**Data:**
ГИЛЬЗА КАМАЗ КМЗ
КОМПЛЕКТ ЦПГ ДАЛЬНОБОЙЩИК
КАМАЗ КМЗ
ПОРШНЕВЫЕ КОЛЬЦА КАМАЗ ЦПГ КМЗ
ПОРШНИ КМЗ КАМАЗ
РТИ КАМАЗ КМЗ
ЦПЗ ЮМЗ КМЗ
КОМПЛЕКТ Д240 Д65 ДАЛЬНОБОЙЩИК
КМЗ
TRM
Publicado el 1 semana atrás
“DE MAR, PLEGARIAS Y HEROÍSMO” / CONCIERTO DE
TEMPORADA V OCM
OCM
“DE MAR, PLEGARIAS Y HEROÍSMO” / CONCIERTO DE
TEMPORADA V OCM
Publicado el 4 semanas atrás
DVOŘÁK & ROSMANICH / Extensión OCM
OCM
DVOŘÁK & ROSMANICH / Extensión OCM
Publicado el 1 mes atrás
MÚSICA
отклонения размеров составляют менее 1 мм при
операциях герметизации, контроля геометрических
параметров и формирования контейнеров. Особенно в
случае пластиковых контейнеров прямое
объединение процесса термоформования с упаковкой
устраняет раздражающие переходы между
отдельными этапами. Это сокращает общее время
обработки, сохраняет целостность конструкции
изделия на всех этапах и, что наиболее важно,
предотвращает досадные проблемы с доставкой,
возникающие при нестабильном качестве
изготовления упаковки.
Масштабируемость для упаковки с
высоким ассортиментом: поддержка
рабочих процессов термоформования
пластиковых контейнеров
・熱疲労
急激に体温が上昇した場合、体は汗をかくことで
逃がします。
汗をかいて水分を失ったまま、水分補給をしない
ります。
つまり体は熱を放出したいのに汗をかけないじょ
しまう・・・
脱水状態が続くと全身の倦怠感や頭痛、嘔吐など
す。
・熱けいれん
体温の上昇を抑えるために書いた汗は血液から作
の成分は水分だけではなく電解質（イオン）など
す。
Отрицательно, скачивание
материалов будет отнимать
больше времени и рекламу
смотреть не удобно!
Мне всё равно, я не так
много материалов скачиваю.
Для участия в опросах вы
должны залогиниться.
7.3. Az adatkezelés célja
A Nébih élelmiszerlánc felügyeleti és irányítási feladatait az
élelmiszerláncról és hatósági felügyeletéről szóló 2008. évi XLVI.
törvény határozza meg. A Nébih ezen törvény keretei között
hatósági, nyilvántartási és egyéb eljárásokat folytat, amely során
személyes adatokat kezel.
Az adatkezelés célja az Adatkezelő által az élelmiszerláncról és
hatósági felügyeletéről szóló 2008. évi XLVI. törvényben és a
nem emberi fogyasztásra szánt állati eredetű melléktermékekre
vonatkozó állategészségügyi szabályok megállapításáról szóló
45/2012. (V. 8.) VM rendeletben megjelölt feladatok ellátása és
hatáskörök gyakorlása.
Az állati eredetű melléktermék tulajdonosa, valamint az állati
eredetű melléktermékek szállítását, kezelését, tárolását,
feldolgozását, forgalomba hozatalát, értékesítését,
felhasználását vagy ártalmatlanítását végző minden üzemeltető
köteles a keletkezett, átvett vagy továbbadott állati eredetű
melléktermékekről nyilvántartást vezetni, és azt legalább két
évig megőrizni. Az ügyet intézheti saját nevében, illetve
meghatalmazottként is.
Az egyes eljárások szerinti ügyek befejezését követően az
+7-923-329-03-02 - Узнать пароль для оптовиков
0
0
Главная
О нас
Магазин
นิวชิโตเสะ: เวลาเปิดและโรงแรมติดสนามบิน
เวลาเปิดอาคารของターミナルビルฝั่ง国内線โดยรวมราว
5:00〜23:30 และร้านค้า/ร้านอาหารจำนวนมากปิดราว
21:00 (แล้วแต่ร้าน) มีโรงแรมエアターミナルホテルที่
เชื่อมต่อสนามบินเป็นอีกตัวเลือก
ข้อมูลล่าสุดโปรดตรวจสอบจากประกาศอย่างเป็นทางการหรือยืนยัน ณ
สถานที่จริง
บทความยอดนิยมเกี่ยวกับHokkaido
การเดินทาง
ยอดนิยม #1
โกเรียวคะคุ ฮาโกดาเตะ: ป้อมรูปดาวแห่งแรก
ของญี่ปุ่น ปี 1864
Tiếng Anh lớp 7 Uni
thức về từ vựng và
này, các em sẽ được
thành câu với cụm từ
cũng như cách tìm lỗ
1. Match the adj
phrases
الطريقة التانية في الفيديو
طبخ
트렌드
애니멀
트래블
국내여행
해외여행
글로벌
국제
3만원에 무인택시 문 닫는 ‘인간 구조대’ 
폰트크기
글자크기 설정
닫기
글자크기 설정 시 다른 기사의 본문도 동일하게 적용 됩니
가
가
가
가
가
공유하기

**Action item:** Reproduce each line of the material in which the string "КОМПЛЕКТ" occurs.

**Exercise solution:**
КОМПЛЕКТ ЦПГ ДАЛЬНОБОЙЩИК
КОМПЛЕКТ Д240 Д65 ДАЛЬНОБОЙЩИК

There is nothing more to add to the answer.